Data items:
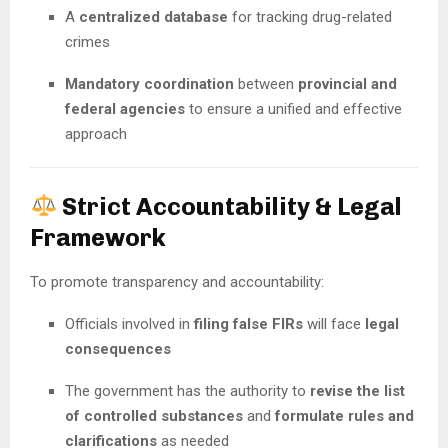
A
centralized database
for tracking drug-related
crimes
Mandatory coordination
between
provincial and
federal agencies
to ensure a unified and effective
approach
Strict Accountability & Legal
Framework
To promote transparency and accountability:
Officials involved in
filing false FIRs
will face
legal
consequences
The government has the authority to
revise the list
of controlled substances
and
formulate rules and
clarifications
as needed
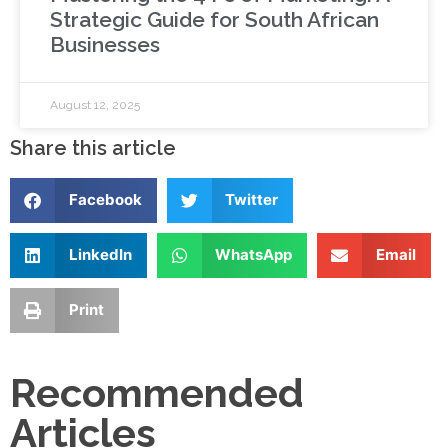
Strategic Guide for South African
Businesses
August 12, 2025
Share this article
Facebook
Twitter
LinkedIn
WhatsApp
Email
Print
Recommended
Articles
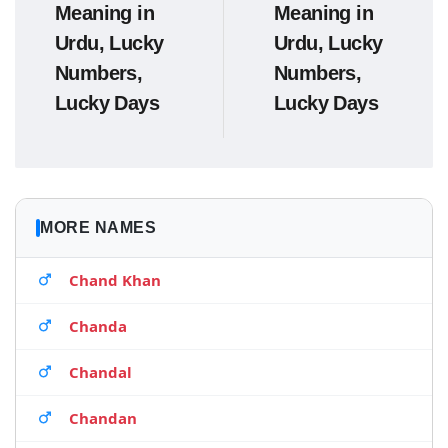
Meaning in
Meaning in
Urdu, Lucky
Urdu, Lucky
Numbers,
Numbers,
Lucky Days
Lucky Days
MORE NAMES
Chand Khan
Chanda
Chandal
Chandan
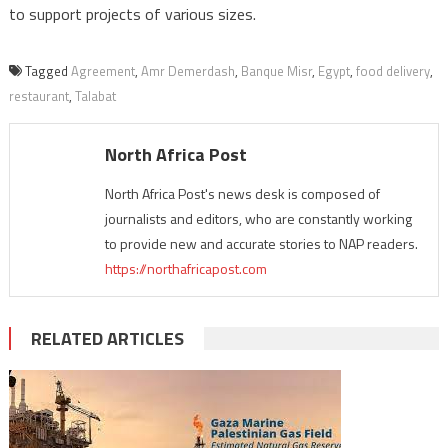
to support projects of various sizes.
Tagged
Agreement
,
Amr Demerdash
,
Banque Misr
,
Egypt
,
food delivery
,
restaurant
,
Talabat
North Africa Post
North Africa Post's news desk is composed of
journalists and editors, who are constantly working
to provide new and accurate stories to NAP readers.
https://northafricapost.com
RELATED ARTICLES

§ Work task: Here the job is to print the data above exactly, except for any pictures.

§ Solution for this exercise:
A
centralized database
for tracking drug-related
crimes
Mandatory coordination
between
provincial and
federal agencies
to ensure a unified and effective
approach
Strict Accountability & Legal
Framework
To promote transparency and accountability:
Officials involved in
filing false FIRs
will face
legal
consequences
The government has the authority to
revise the list
of controlled substances
and
formulate rules and
clarifications
as needed
Strategic Guide for South African
Businesses
August 12, 2025
Share this article
Facebook
Twitter
LinkedIn
WhatsApp
Email
Print
Recommended
Articles
Meaning in
Meaning in
Urdu, Lucky
Urdu, Lucky
Numbers,
Numbers,
Lucky Days
Lucky Days
MORE NAMES
Chand Khan
Chanda
Chandal
Chandan
to support projects of various sizes.
Tagged
Agreement
,
Amr Demerdash
,
Banque Misr
,
Egypt
,
food delivery
,
restaurant
,
Talabat
North Africa Post
North Africa Post's news desk is composed of
journalists and editors, who are constantly working
to provide new and accurate stories to NAP readers.
https://northafricapost.com
RELATED ARTICLES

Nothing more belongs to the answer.